I am not sure what is the current state for support of vscode so apologies for cross-posting this topic but I was wondering if anyone has this working on their machines. My SuperCollider version is 3.13.0.
Also, vscode requires a lot or ‘permissions’ on your machine. I feel much safer installing a free software build without Microsoft tracking additions. This way, you know what you are using!
The other ones are just syntax highlighting, Scott’s extensions is trying to make a LSP (Language Server Protocol) integrated with the IDE. They are not quite the same thing.
The only one that provides merely syntax highlighting is the red-ish one, made by “salkin-mada”. The other two are indeed for working SC code, the first is running all code that is enclosed in s.waitForBoot function through the terminal communicating with the sclang executable. The SCVSC is closer to IDE service for SC coding as it offers various coding-related tasks. If the Language Server option of vscode-supercollider could also work with the latest stable instead of the current developer version of SC, which I think is the state now, then it would help to have the server providing information about code-completion syntax highlighting and code analysis so that would be closer to the native IDE.
That sounds very appealing! How does the html help document system work in vscode via both Scott’s extensions and scvsc? If SuperCollider can be used in vscode in the same way as in SC-IDE, then it is worth trying to use one of them, as I often use vscode to find and replace text across files in certain folders.
Sorry to ask this without digging into it myself until I have enough experience with these extensions. Honestly, I tried to use them but gave up. Not so easy to me….
I added info to the VSCode extension readme, but just to recap here:
The Document class provides an interface between a given IDE and sclang itself.
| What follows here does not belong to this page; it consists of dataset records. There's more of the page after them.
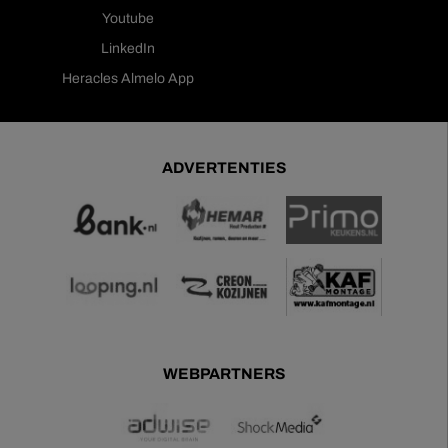
Youtube
LinkedIn
Heracles Almelo App
ADVERTENTIES
WEBPARTNERS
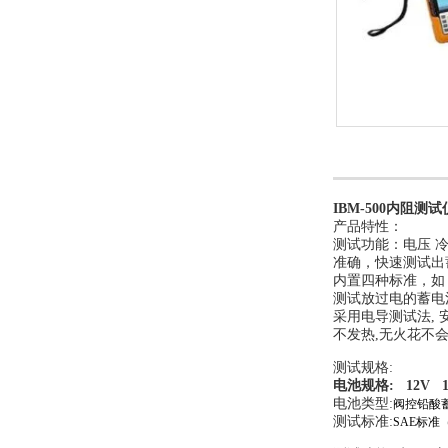
IBM-500内阻测试
产品特性：
测试功能：电压 
准确，快速测试出
内置四种标准，如：S
测试放过电的蓄电
采用电导测试法, 安
不发热,无火花不
测试规格:
电池规格: 12V 10
电池类型:
阀控铅酸蓄
测试标准:
SAE标准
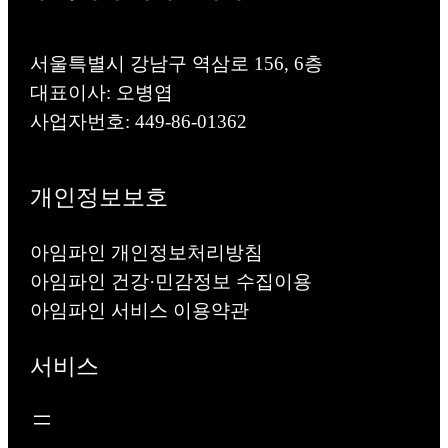
서울특별시 강남구 역삼로 156, 6층
대표이사: 오병엽
사업자번호: 449-86-01362
개인정보보호
아임파인 개인정보처리방침
아임파인 건강·민감정보 수집이용
아임파인 서비스 이용약관
서비스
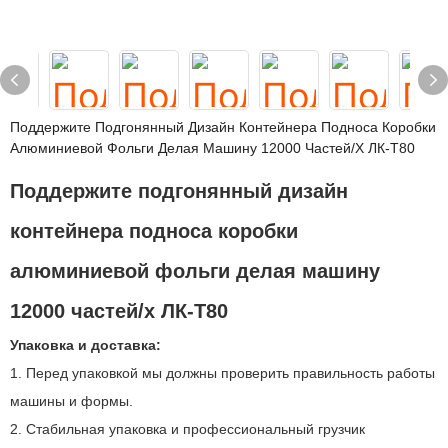
Поддержите Подгонянный Дизайн Контейнера Подноса Коробки
Алюминиевой Фольги Делая Машину 12000 Частей/х ЛК-Т80
Поддержите подгонянный дизайн
контейнера подноса коробки
алюминиевой фольги делая машину
12000 частей/х ЛК-Т80
Упаковка и доставка:
1. Перед упаковкой мы должны проверить правильность работы
машины и формы.
2. Стабильная упаковка и профессиональный грузчик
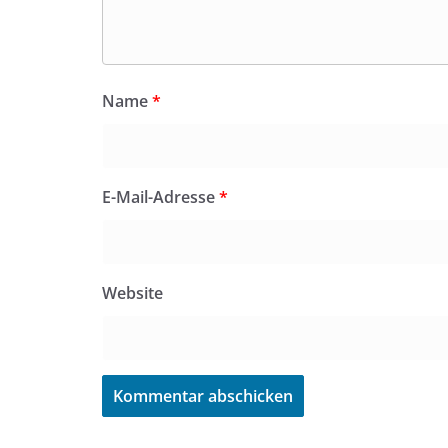
Name
*
E-Mail-Adresse
*
Website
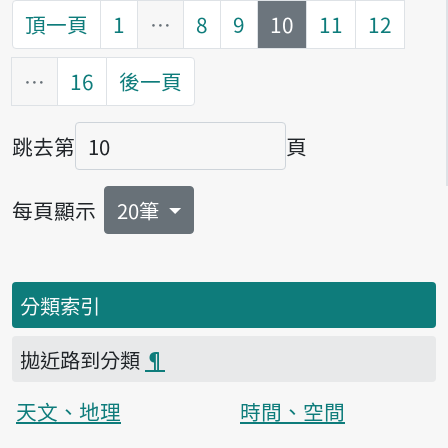
第
頁
頂一頁
1
…
8
9
10
11
12
…
16
後一頁
跳去第
頁
頁碼
每頁顯示
20筆
分類索引
拋近路到分類
¶
天文、地理
時間、空間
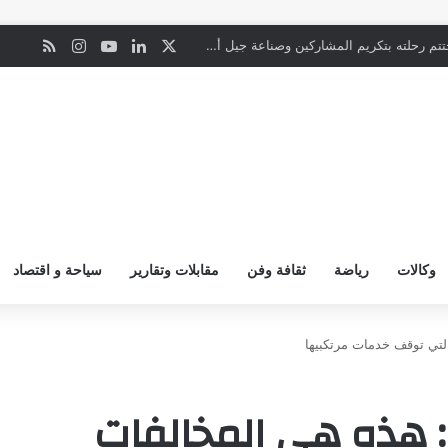
‫X
لينكدإن
‫YouTube
انستقرام
ملخص ال
ن
الأحد المقبل.. “دورينا غير” يجمع نجوم الكرة السعودية وتقنيات التحليل المتقدم
وكالات
رياضة
ثقافة وفن
مقابلات وتقارير
سياحة و اقتصاد
لتي توقف خدمات مرتكبيها
: هذه هي المخالفات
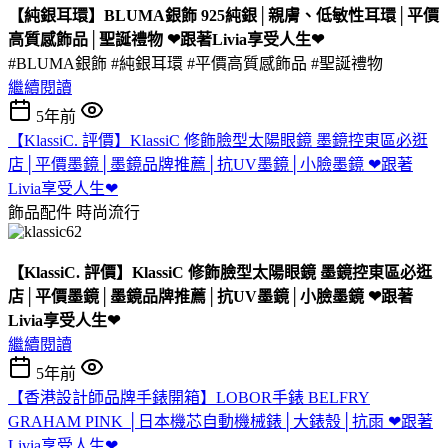
【純銀耳環】BLUMA銀飾 925純銀│親膚、低敏性耳環│平價
高質感飾品│聖誕禮物 ❤跟著Livia享受人生❤
#BLUMA銀飾 #純銀耳環 #平價高質感飾品 #聖誕禮物
繼續閱讀
5年前
【KlassiC. 評價】KlassiC 修飾臉型太陽眼鏡 墨鏡控東區必逛
店│平價墨鏡│墨鏡品牌推薦│抗UV墨鏡│小臉墨鏡 ❤跟著
Livia享受人生❤
飾品配件
時尚流行
【KlassiC. 評價】KlassiC 修飾臉型太陽眼鏡 墨鏡控東區必逛
店│平價墨鏡│墨鏡品牌推薦│抗UV墨鏡│小臉墨鏡 ❤跟著
Livia享受人生❤
繼續閱讀
5年前
【香港設計師品牌手錶開箱】LOBOR手錶 BELFRY
GRAHAM PINK │日本機芯自動機械錶│大錶殼│抗雨 ❤跟著
Livia享受人生❤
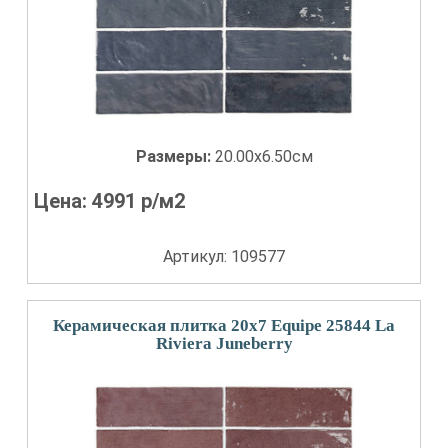
Размеры:
20.00x6.50см
Цена:
4991
р/м2
Артикул: 109577
Керамическая плитка 20x7 Equipe 25844 La
Riviera Juneberry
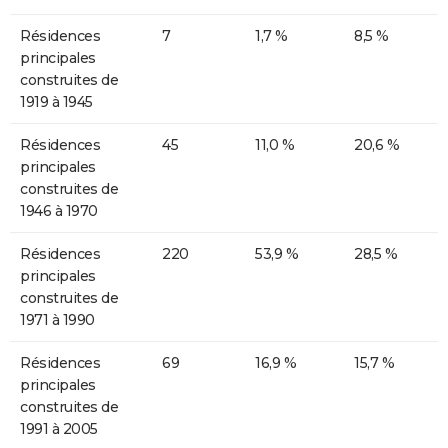
Résidences
7
1,7 %
8,5 %
principales
construites de
1919 à 1945
Résidences
45
11,0 %
20,6 %
principales
construites de
1946 à 1970
Résidences
220
53,9 %
28,5 %
principales
construites de
1971 à 1990
Résidences
69
16,9 %
15,7 %
principales
construites de
1991 à 2005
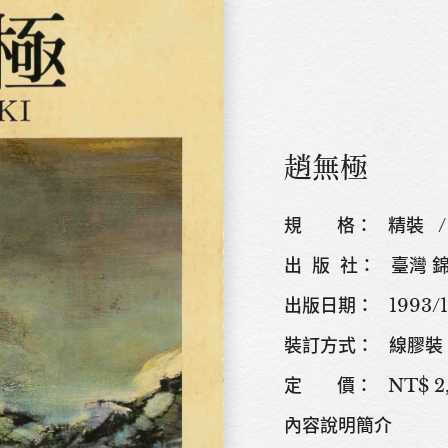
趙無極
規 格： 精裝 / 128
出 版 社： 臺灣 
出版日期： 1993/1
裝訂方式： 線膠裝
定 價： NT$ 2,
內容說明簡介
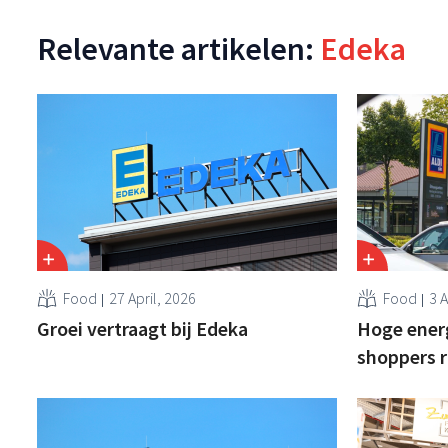
Relevante artikelen:
Edeka
Food
27 April, 2026
Food
3 A
Groei vertraagt bij Edeka
Hoge ener
shoppers r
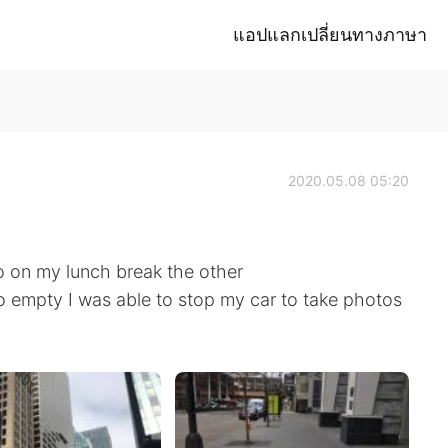
แอปแลกเปลี่ยนทางภาษา
2020.05.08 05:20
o on my lunch break the other
so empty I was able to stop my car to take photos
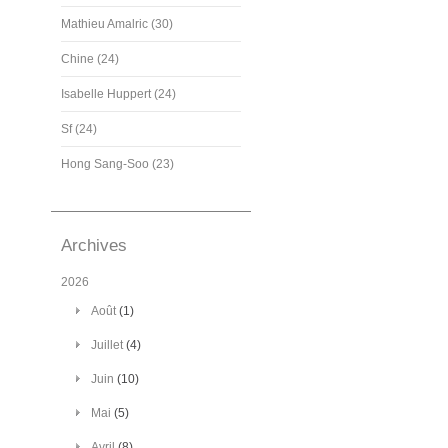
Mathieu Amalric (30)
Chine (24)
Isabelle Huppert (24)
Sf (24)
Hong Sang-Soo (23)
Archives
2026
Août
(1)
Juillet
(4)
Juin
(10)
Mai
(5)
Avril
(8)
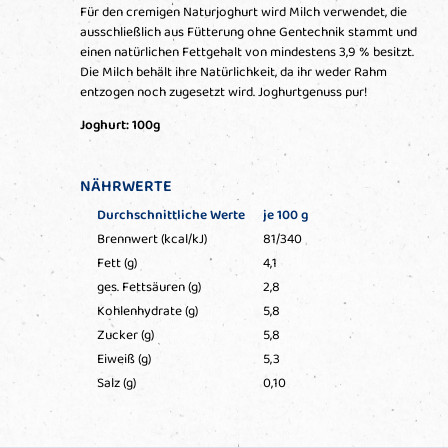
Für den cremigen Naturjoghurt wird Milch verwendet, die
ausschließlich aus Fütterung ohne Gentechnik stammt und
einen natürlichen Fettgehalt von mindestens 3,9 % besitzt.
Die Milch behält ihre Natürlichkeit, da ihr weder Rahm
entzogen noch zugesetzt wird. Joghurtgenuss pur!
Joghurt: 100g
NÄHRWERTE
Durchschnittliche Werte
je 100 g
Brennwert (kcal/kJ)
81/340
Fett (g)
4,1
ges. Fettsäuren (g)
2,8
Kohlenhydrate (g)
5,8
Zucker (g)
5,8
Eiweiß (g)
5,3
Salz (g)
0,10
Unfortunately, the current design expects that each IDE has it’s own version of this class - they have to be swapped out. Launching sclang from the SCIDE causes it to use a built-in Document class for sc-ide, which conflicts with the VSCode one if you have the quark installed.
Ultimately, the design of Document needs to be improved so it can support more than one IDE for a given sclang-conf.yaml file. Until this is fixed, you’ll need to use a separate sclang-conf.yaml file for each IDE (e.g. SCIDE and VSCode) as a few people have suggested.
Refactoring the Document class is extremely worthwhile work for anyone who want to work on a bigger class library task, I’m happy to outline a slightly better implementation that would resolve these problems and clean things up. I don’t think I’ll be able to get to this work soon, there are some basic stability / usability things in the VSCode extension that feel higher priority right now, but if this is a significant blocking issue for a lot of people I’d happily prioritize it a bit higher.
I’ve done so (two yaml config files), I am running in new errors, and have documented them on GitHub. I am very appreciative of all the help to bring me up to speed with all of this, and I hope my stumbling will help others get it going. @Sam_Pluta is a great advocate and since he seems to has sorted students on this, maybe he has a fool-proof list for me - he knows how foolish I am indeed
My advocacy is aspirational. I want it to work because I think this is the best way forward. I got it working for myself, but I didn’t think it was there yet. But this was 6 months ago, so many thanks to @scztt for continuing to work on it. Once it is there, I will switch and never look back.
I can also confirm (as semiquaver did) that placing LSPDocument.sc into an editor-specific folder (scide_vscode) works.
Refactoring so that Document is basically a stub at the top of the hierarchy, with subclasses providing the real functionality, is a good idea if it reduces the amount of copy-pasta. But it isn’t strictly necessary just to get it work.